[Extracted page text data]
########
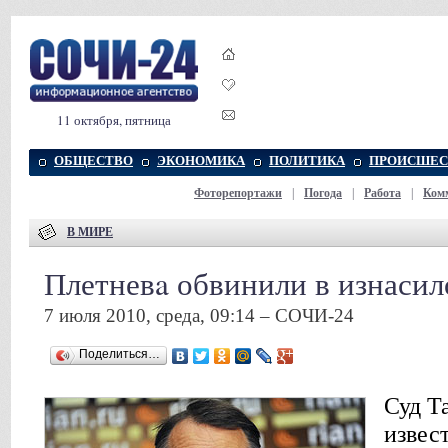
11 октября, пятница
ОБЩЕСТВО
ЭКОНОМИКА
ПОЛИТИКА
ПРОИСШЕС
Фоторепортажи
|
Погода
|
Работа
|
Ком
В МИРЕ
Плетневa обвинили в изнаси
7 июля 2010, среда, 09:14 – СОЧИ-24
Поделиться…
Суд Т
извес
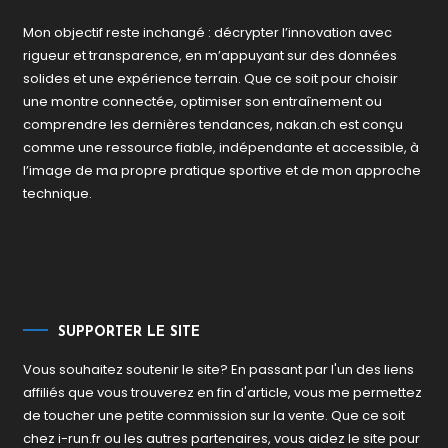
Mon objectif reste inchangé : décrypter l’innovation avec
rigueur et transparence, en m’appuyant sur des données
solides et une expérience terrain. Que ce soit pour choisir
une montre connectée, optimiser son entraînement ou
comprendre les dernières tendances, nakan.ch est conçu
comme une ressource fiable, indépendante et accessible, à
l’image de ma propre pratique sportive et de mon approche
technique.
SUPPORTER LE SITE
Vous souhaitez soutenir le site? En passant par l'un des liens
affiliés que vous trouverez en fin d'article, vous me permettez
de toucher une petite commission sur la vente. Que ce soit
chez i-run.fr ou les autres partenaires, vous aidez le site pour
########
About this task: Since pictures are not part of the copy, set down only the remaining data exactly.

Answer to the exercise:
11 октября, пятница
ОБЩЕСТВО
ЭКОНОМИКА
ПОЛИТИКА
ПРОИСШЕС
Фоторепортажи
|
Погода
|
Работа
|
Ком
В МИРЕ
Плетневa обвинили в изнаси
7 июля 2010, среда, 09:14 – СОЧИ-24
Поделиться…
Суд Т
извес
Mon objectif reste inchangé : décrypter l’innovation avec
rigueur et transparence, en m’appuyant sur des données
solides et une expérience terrain. Que ce soit pour choisir
une montre connectée, optimiser son entraînement ou
comprendre les dernières tendances, nakan.ch est conçu
comme une ressource fiable, indépendante et accessible, à
l’image de ma propre pratique sportive et de mon approche
technique.
SUPPORTER LE SITE
Vous souhaitez soutenir le site? En passant par l'un des liens
affiliés que vous trouverez en fin d'article, vous me permettez
de toucher une petite commission sur la vente. Que ce soit
chez i-run.fr ou les autres partenaires, vous aidez le site pour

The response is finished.